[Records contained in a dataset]
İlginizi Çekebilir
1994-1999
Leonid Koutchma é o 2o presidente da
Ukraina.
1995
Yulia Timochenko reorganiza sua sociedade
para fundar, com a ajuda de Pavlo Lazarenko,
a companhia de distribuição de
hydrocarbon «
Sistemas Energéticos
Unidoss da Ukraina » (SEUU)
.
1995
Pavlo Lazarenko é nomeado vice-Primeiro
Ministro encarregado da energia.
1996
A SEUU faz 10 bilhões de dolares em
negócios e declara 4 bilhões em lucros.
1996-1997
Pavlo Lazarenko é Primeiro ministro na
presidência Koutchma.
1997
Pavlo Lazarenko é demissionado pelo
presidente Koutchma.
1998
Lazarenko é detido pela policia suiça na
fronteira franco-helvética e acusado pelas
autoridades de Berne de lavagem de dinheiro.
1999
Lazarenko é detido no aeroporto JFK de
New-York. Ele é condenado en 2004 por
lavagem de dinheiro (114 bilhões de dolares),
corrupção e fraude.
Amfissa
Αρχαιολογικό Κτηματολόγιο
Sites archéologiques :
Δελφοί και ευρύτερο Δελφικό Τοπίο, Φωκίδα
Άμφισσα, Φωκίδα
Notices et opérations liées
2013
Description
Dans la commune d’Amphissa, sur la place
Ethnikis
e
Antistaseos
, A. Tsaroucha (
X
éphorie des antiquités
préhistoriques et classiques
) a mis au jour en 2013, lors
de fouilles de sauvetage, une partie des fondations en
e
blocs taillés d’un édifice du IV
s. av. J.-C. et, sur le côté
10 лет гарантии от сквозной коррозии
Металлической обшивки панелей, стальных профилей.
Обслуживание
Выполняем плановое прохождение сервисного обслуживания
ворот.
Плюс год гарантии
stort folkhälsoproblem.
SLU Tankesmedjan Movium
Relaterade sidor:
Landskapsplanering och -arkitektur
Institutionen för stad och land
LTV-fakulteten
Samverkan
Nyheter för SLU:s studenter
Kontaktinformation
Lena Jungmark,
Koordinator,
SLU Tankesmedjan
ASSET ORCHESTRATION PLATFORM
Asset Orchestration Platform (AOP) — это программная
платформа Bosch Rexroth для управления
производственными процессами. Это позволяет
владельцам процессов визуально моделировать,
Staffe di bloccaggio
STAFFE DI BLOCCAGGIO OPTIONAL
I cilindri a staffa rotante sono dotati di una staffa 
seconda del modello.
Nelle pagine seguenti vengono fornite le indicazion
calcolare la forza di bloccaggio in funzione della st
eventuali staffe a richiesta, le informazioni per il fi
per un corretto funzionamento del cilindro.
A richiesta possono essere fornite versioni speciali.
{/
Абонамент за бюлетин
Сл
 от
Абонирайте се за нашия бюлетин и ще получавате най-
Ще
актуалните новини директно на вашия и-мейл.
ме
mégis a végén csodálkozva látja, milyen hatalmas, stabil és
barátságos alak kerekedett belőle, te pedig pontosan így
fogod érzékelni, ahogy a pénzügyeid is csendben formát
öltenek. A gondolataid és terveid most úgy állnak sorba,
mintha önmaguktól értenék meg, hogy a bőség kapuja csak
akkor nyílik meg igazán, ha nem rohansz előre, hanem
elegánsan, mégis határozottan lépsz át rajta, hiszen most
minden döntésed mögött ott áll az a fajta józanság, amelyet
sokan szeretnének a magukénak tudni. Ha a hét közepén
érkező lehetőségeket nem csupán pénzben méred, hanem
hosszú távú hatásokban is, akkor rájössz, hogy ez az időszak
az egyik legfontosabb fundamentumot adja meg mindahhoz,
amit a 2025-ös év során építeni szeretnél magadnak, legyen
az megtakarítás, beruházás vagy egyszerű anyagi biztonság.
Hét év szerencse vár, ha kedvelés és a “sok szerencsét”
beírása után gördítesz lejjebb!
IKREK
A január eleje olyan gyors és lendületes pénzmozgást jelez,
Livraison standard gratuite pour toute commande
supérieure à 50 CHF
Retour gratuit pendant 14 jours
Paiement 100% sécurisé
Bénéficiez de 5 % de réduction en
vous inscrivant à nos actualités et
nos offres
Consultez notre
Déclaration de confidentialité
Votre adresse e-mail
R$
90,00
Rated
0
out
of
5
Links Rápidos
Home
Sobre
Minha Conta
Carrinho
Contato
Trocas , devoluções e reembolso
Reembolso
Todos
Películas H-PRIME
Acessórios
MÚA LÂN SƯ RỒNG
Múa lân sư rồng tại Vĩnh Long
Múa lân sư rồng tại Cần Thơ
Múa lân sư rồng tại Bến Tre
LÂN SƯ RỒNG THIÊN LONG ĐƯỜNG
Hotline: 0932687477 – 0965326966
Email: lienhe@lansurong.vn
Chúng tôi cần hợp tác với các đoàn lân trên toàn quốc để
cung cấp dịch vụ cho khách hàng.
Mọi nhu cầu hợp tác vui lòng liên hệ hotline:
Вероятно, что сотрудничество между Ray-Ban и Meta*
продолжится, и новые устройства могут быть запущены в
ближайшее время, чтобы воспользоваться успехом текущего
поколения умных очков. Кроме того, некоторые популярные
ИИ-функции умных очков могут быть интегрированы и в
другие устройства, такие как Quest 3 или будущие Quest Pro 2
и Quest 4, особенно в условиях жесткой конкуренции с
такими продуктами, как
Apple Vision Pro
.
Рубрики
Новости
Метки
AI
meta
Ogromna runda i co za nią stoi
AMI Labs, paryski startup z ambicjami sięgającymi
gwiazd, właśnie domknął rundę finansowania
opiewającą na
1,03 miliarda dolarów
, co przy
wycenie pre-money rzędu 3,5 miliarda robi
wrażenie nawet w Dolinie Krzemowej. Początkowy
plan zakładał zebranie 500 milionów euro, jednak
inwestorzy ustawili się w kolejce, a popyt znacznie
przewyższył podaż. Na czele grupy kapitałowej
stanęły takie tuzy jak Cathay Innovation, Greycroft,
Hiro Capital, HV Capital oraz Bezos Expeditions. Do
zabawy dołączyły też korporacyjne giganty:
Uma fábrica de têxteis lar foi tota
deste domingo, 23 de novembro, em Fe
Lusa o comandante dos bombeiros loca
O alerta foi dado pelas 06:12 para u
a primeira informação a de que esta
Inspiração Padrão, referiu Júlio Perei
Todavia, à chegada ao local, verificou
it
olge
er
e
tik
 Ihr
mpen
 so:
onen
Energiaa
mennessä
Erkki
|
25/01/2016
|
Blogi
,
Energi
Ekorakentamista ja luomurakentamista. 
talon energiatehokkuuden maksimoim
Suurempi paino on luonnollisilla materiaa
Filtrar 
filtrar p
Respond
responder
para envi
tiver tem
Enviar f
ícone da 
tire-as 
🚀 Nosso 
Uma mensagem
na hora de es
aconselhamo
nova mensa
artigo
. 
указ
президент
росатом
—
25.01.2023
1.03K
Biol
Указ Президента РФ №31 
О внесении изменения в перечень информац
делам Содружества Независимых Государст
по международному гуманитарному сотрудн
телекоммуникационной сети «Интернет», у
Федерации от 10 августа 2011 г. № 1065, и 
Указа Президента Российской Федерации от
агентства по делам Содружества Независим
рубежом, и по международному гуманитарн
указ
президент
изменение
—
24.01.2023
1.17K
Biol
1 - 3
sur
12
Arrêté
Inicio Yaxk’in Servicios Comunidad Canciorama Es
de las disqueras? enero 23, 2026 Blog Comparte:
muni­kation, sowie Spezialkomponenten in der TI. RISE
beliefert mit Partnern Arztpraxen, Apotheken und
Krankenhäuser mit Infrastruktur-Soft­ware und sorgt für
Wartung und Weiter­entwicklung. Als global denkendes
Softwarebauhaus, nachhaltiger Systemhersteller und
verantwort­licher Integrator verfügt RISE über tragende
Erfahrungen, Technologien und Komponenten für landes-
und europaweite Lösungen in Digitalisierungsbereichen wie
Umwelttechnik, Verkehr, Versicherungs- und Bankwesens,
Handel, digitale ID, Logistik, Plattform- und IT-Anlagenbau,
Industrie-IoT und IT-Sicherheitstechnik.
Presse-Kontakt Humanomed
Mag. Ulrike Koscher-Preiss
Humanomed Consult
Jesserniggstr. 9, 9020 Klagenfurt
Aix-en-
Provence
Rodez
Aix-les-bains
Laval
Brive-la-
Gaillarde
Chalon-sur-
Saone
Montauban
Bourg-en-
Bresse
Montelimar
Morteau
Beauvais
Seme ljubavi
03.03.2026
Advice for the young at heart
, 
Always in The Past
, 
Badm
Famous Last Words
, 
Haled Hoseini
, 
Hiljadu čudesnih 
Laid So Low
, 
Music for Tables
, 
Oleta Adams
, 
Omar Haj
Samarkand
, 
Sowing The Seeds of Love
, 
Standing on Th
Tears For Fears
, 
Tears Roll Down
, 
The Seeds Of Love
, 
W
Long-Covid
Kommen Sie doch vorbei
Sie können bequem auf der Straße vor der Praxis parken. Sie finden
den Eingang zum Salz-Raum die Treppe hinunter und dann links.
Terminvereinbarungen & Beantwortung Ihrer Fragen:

* Problem requirements
Using the data above, reproduce exactly the lines from the line that contains "wycenie pre-money rzędu 3,5 miliarda robi" through the line that contains "Handel, digitale ID, Logistik, Plattform- und", including both.

* Completed task
wycenie pre-money rzędu 3,5 miliarda robi
wrażenie nawet w Dolinie Krzemowej. Początkowy
plan zakładał zebranie 500 milionów euro, jednak
inwestorzy ustawili się w kolejce, a popyt znacznie
przewyższył podaż. Na czele grupy kapitałowej
stanęły takie tuzy jak Cathay Innovation, Greycroft,
Hiro Capital, HV Capital oraz Bezos Expeditions. Do
zabawy dołączyły też korporacyjne giganty:
Uma fábrica de têxteis lar foi tota
deste domingo, 23 de novembro, em Fe
Lusa o comandante dos bombeiros loca
O alerta foi dado pelas 06:12 para u
a primeira informação a de que esta
Inspiração Padrão, referiu Júlio Perei
Todavia, à chegada ao local, verificou
it
olge
er
e
tik
 Ihr
mpen
 so:
onen
Energiaa
mennessä
Erkki
|
25/01/2016
|
Blogi
,
Energi
Ekorakentamista ja luomurakentamista. 
talon energiatehokkuuden maksimoim
Suurempi paino on luonnollisilla materiaa
Filtrar 
filtrar p
Respond
responder
para envi
tiver tem
Enviar f
ícone da 
tire-as 
🚀 Nosso 
Uma mensagem
na hora de es
aconselhamo
nova mensa
artigo
. 
указ
президент
росатом
—
25.01.2023
1.03K
Biol
Указ Президента РФ №31 
О внесении изменения в перечень информац
делам Содружества Независимых Государст
по международному гуманитарному сотрудн
телекоммуникационной сети «Интернет», у
Федерации от 10 августа 2011 г. № 1065, и 
Указа Президента Российской Федерации от
агентства по делам Содружества Независим
рубежом, и по международному гуманитарн
указ
президент
изменение
—
24.01.2023
1.17K
Biol
1 - 3
sur
12
Arrêté
Inicio Yaxk’in Servicios Comunidad Canciorama Es
de las disqueras? enero 23, 2026 Blog Comparte:
muni­kation, sowie Spezialkomponenten in der TI. RISE
beliefert mit Partnern Arztpraxen, Apotheken und
Krankenhäuser mit Infrastruktur-Soft­ware und sorgt für
Wartung und Weiter­entwicklung. Als global denkendes
Softwarebauhaus, nachhaltiger Systemhersteller und
verantwort­licher Integrator verfügt RISE über tragende
Erfahrungen, Technologien und Komponenten für landes-
und europaweite Lösungen in Digitalisierungsbereichen wie
Umwelttechnik, Verkehr, Versicherungs- und Bankwesens,
Handel, digitale ID, Logistik, Plattform- und IT-Anlagenbau,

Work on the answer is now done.